- _TASK TO COMPLETE_: Once you reach the line containing "Tehnik mehatronike (SSI)" in the entries below, write out that line and each one after it down to the line containing "dincolo de poveștile", exactly and with nothing added.

- _DATA EXTRACT_:
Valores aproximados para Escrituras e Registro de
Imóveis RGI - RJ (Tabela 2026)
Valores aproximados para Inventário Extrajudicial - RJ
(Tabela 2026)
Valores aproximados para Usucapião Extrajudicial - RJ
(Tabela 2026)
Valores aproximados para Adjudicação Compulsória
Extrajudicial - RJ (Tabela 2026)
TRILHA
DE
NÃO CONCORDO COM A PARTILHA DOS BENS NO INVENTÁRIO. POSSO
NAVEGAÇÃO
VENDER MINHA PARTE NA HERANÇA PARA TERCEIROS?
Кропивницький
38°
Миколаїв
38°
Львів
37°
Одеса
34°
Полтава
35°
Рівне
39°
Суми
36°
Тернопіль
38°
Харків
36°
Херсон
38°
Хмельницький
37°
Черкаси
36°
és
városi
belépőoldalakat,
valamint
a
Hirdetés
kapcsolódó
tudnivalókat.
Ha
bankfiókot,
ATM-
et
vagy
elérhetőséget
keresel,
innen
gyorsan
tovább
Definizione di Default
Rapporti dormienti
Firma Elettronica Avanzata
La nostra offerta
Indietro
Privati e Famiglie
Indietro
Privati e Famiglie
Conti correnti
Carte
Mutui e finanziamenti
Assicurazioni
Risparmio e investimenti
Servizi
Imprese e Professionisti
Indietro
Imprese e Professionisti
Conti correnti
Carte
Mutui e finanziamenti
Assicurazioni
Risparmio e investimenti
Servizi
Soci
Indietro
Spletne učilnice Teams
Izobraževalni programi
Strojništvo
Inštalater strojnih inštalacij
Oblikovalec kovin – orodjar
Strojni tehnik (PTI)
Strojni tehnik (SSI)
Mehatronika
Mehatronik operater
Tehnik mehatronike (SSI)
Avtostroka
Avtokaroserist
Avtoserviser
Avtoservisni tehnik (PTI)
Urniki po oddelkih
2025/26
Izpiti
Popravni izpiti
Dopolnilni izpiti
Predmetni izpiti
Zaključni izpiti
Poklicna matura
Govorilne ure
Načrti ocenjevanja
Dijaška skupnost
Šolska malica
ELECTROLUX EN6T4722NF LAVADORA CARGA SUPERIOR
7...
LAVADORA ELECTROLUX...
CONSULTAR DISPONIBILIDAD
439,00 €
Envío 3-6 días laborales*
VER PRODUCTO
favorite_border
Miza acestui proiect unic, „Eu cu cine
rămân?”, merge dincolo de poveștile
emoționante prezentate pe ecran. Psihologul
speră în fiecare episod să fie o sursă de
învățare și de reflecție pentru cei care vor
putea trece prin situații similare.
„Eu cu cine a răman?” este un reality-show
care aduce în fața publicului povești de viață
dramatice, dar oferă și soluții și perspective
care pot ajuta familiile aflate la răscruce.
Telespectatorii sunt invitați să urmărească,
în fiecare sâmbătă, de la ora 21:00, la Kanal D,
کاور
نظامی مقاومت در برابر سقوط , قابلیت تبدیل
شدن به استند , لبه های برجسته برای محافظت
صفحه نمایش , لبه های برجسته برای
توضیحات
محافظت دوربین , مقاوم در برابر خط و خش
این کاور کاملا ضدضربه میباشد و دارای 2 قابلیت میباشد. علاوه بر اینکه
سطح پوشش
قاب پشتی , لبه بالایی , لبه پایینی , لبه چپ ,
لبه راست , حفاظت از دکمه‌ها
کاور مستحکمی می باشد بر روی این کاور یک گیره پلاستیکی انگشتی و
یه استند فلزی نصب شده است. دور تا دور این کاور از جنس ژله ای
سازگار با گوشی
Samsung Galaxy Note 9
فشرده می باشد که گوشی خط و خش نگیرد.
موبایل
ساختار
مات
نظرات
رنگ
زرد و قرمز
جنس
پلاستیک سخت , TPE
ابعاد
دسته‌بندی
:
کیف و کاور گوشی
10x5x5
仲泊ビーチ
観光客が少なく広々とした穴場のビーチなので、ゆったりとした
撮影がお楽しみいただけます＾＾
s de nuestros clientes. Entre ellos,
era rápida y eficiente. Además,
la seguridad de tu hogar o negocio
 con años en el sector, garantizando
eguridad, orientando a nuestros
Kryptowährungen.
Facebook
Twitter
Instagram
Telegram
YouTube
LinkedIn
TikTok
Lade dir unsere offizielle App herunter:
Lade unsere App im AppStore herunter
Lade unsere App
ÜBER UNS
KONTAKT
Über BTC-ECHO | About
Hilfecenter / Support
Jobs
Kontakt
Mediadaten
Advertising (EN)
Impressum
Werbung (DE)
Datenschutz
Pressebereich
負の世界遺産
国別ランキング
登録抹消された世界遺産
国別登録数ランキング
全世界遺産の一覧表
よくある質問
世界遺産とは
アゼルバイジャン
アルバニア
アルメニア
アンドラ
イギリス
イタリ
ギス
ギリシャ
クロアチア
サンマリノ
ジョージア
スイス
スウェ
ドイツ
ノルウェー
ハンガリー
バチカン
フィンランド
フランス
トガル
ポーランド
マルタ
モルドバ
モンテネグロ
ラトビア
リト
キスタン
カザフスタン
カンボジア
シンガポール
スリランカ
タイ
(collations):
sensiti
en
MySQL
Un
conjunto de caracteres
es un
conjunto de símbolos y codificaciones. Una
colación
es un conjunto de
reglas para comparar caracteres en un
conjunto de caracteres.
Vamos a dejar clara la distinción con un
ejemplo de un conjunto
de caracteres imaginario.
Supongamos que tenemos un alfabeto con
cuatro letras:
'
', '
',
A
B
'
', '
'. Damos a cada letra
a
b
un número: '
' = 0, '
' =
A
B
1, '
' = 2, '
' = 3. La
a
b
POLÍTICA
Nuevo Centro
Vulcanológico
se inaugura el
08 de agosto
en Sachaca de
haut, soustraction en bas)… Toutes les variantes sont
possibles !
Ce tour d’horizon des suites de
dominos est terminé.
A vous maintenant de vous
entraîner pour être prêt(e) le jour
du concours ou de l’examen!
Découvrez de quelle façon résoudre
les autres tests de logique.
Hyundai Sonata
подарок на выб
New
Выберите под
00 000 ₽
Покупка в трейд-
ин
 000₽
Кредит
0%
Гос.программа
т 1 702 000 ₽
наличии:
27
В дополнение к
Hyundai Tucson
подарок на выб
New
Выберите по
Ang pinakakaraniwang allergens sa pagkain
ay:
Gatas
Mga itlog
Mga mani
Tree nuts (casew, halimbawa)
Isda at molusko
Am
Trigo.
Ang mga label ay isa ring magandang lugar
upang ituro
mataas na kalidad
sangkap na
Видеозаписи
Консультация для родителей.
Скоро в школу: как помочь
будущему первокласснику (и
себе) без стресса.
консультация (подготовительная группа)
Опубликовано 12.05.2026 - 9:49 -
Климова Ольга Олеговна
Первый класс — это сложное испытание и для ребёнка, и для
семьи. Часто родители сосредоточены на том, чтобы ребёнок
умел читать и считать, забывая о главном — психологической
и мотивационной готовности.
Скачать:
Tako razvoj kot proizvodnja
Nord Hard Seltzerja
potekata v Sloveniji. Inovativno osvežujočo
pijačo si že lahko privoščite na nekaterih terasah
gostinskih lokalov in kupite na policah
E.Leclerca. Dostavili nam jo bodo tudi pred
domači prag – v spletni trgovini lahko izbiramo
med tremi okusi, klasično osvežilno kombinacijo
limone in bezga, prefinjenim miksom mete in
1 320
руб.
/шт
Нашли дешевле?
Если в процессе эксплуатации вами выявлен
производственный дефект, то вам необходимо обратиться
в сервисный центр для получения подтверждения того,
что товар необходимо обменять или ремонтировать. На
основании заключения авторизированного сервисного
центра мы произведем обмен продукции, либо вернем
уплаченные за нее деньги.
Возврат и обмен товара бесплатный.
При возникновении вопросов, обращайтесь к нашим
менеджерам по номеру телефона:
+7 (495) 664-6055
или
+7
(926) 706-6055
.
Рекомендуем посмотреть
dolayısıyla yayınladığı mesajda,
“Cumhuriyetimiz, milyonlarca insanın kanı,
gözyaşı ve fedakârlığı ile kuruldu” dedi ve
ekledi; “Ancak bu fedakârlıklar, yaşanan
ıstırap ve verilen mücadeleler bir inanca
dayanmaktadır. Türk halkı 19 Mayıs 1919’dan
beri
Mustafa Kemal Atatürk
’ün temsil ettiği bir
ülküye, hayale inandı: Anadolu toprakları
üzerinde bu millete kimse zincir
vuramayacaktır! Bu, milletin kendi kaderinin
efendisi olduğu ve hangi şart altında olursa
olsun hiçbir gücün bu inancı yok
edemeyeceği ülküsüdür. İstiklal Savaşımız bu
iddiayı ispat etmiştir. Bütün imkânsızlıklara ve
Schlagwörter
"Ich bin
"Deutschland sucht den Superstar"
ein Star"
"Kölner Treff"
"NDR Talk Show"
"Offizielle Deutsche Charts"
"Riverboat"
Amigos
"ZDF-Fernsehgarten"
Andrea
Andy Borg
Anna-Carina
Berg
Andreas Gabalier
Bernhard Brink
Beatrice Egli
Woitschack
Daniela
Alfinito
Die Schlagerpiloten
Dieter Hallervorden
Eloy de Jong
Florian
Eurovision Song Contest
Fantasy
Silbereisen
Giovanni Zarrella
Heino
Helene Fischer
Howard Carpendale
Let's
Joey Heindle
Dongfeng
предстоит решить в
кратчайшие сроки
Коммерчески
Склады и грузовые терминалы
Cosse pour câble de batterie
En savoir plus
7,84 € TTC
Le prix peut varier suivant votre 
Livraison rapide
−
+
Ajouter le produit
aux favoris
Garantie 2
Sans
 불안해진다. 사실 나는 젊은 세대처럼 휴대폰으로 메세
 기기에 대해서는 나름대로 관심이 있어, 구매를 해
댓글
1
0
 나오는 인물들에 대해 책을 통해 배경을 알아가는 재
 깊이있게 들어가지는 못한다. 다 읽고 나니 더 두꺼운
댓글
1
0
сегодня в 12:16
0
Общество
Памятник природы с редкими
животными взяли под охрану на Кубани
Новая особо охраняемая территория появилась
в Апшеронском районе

- _WRITTEN SOLUTION_:
Tehnik mehatronike (SSI)
Avtostroka
Avtokaroserist
Avtoserviser
Avtoservisni tehnik (PTI)
Urniki po oddelkih
2025/26
Izpiti
Popravni izpiti
Dopolnilni izpiti
Predmetni izpiti
Zaključni izpiti
Poklicna matura
Govorilne ure
Načrti ocenjevanja
Dijaška skupnost
Šolska malica
ELECTROLUX EN6T4722NF LAVADORA CARGA SUPERIOR
7...
LAVADORA ELECTROLUX...
CONSULTAR DISPONIBILIDAD
439,00 €
Envío 3-6 días laborales*
VER PRODUCTO
favorite_border
Miza acestui proiect unic, „Eu cu cine
rămân?”, merge dincolo de poveștile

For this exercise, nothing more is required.